Un condo entre falaise et fleuve

Un producteur de Québec vit dans un condo du Cap-Blanc. Il a transformé en bureau l'ancienne porte cochère de l'immeuble, et aménagé un second condo dans le local qui lui servait de costumier. Incursion dans un secteur bâti entre falaise et fleuve.
Encombrée par un «amoncellement de cochonneries», une ancienne porte cochère attirait les robineux. «Mal utilisée», elle refroidissait le reste de la maison. Son propriétaire a eu l'idée d'y construire un bureau.
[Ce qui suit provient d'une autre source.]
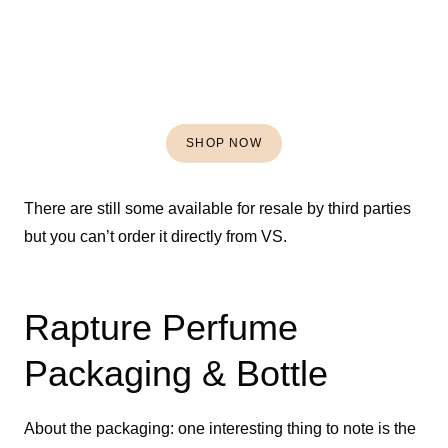
SHOP NOW
There are still some available for resale by third parties
but you can’t order it directly from VS.
Rapture Perfume
Packaging & Bottle
About the packaging: one interesting thing to note is the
Nous voici dans un immeuble de quatre niveaux situé dans l'arrondissement historique du Vieux-Québec. Il a des façades au nord et au sud, sur la rue et sur le boulevard Champlain, dans le quartier du Cap-Blanc.
Richard Aubé
«Je sens la falaise et l'énergie du fleuve», résume Richard Aubé, qui a acheté le condo au-dessus de la porte cochère en 1993, avant d'acquérir toute la bâtisse en 2004. 
Aujourd'hui, son bureau y est somptueusement installé, et un second condo vient d'être aménagé dans un local qui lui servait d'entrepôt, de costumier et de salle de réunion. La métamorphose est spectaculaire.
Comédien de métier, Richard Aubé, 60 ans, a fondé la compagnie de création qui porte son nom en 1995. Son bureau se trouvait alors à même son condo. Quand il est devenu propriétaire de l'immeuble, il a consulté l'architecte Pierre Bouvier. «Il a tripé sur la porte cochère, raconte M. Aubé. Il m'a proposé quelque chose d'hyper moderne.» La Ville de Québec a refusé net, le projet de rénovation ne répondant pas aux normes d'un arrondissement historique.
À l'étage, le plancher de contreplaqué a été peint par Michel Gauthier. Les motifs et les couleurs évoquent «le fleuve qui déborde».
Un plancher divise maintenant la porte cochère en deux. L'effet de hauteur persiste grâce à l'escalier de métal en colimaçon conçu par la firme Tubulaires modernes. En haut, la seconde portion du bureau est bien visible du rez-de-chaussée en raison de la balustrade de verre. Nichées entre des murs de pierre et de brique, ces pièces superposées très étroites profitent de la lumière naturelle qui s'insinue par de magnifiques fenêtres à crémone en bois à l'ancienne. 
La chaleur nous enveloppe. 
La construction a été confiée à l'entrepreneur de Charny Couture et Tanguay.
Classeurs, étagères, pupitres, tables: chaque meuble a été dessiné par le patron, puis fabriqué sur mesure par l'ébéniste de Québec Francis Grondin avec du contreplaqué russe teint couleur charbon. Richard Aubé apprécie la robustesse de ce matériau à travers lequel l'artisan a inséré de subtiles touches d'inox. 
Les détails font la force de ce design. À l'entrée, du côté du boulevard Champlain, les strapontins rouges sont un souvenir du défunt théâtre La Fenière, à L'Ancienne-Lorette, où Richard Aubé avait signé sa première mise en scène. À l'étage, le scénographe Michel Gauthier a peint le plancher de contreplaqué en évoquant «le fleuve qui déborde». Entre le bureau et le condo, une porte de métal sur rail parfaitement assortie au décor lui a été offerte par un ami.
«Je vends du détail», glisse Richard Aubé pour justifier son propre souci du détail. «Mon bureau doit inspirer confiance.»